The Intrigue of Justin Masterson

There was nobody raising their eyebrows when Terry Francona announced that Justin Masterson would be the opening day starter when the Indians start the season in Toronto. With a starting rotation that is less than stellar on paper, selecting Masterson was the right choice entering the season. He stands to be important if this year’s Indians are to make a run for the playoffs. Masterson, who seems he has been in the majors forever, will probably be there for a while longer, as he’s only 27 and as he’s demonstrated that he can throw 200 reasonable innings every year. But is Masterson a true number 1 starter? 

 
From watching him pitch since his rookie year in 2008, we have a pretty good idea of the Justin Masterson skillset. He’s got a big, lanky, sweeping motion and he leans heavily on a low-90s sinker. As demonstrated last season against the Royals in Kansas City, he will sometimes go entire games without throwing anything else. Masterson keeps the ball on the ground, he strikes out about one batter for every six, and he issues the occasional walk. Last year, he posted about the same FIP as Jon Lester and C.J. Wilson, which is good company at least in terms of name value.
 

Conveniently, his entire big-league career has come during the PITCHf/x era. If you look at Masterson’s breakdown of pitches thrown in his career, he features a sinking fastball, which he throws around 85% of the time and a slider, which he throws around 17% of the time. He doesn’t feature a third pitch or at least another pitch to keep hitters honest. These uneven ratios and lack of a third pitch concerns me whether he is qualified to be a number 1 starter, or a starter at all. Unless one of your pitches is so far superior like a Steve Carlton slider or a Dwight Gooden curveball, most starting pitchers can’t get away with just throwing two pitches. Even Nolan Ryan with his 100 mph fastball threw three pitches. With Masterson’s three-quarter arm angle and propensity to throw groundballs, he would be an ideal relief pitcher. Also, as a reliever, you only need to have two pitches anyway since you are only facing hitters one time through the lineup. For his career, Masterson has a 3.26 ERA as a reliever and a 4.28 ERA as a starter. I know the Indians are short on starting pitching, but they should do the smart thing and put Masterson in the bullpen.

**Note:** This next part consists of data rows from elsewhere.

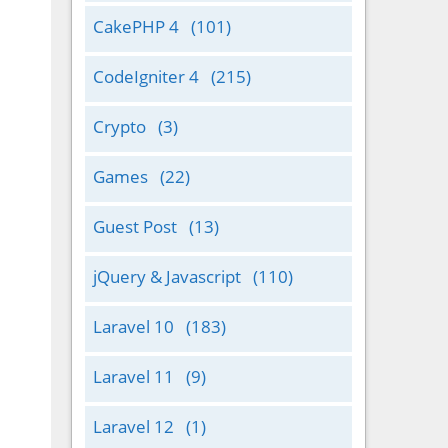
CakePHP 4
(101)
CodeIgniter 4
(215)
Crypto
(3)
Games
(22)
Guest Post
(13)
jQuery & Javascript
(110)
Laravel 10
(183)
Laravel 11
(9)
Laravel 12
(1)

Masterson though, of all the starters, seems to have the most potential to "bounce back." He has been top seven among qualified pitchers in ground ball rate in each of the last three years, and, as a result, he has also been top 20 in ISO allowed in those three years. That ability to prevent hard contact and extra base hits is probably one of the three most important run prevention skills. As for the other two, the ability to strike batters out and the ability to avoid putting them on base for free, Masterson has about a league average strikeout rate for his career, but his ability to limit free passes has been below average as his career BB% is 9.2% (3.58 BB/9).

Another reason Masterson will probably have a "bounce back" year in terms of marginally improved statistics is that we’ve seen what he can be when he keeps the walks under control. He cut his walk rate down to 7.2% in 2011, and his ERA was an impressive 3.21. His SIERA and xFIP were both in the mid-three’s, but with his ability to induce weak contact, Masterson can outperform the ERA estimators when he limits the walks. Masterson's ERA problems have come from an uptick in the HR/FB and BB% areas. If his ERA normalizes without those two elements improving, he's a fringe SP at best anyway.

For the sake of the 2013 season, I hope Masterson proves himself as a legitimate 1 starter. If not, it will be another long season.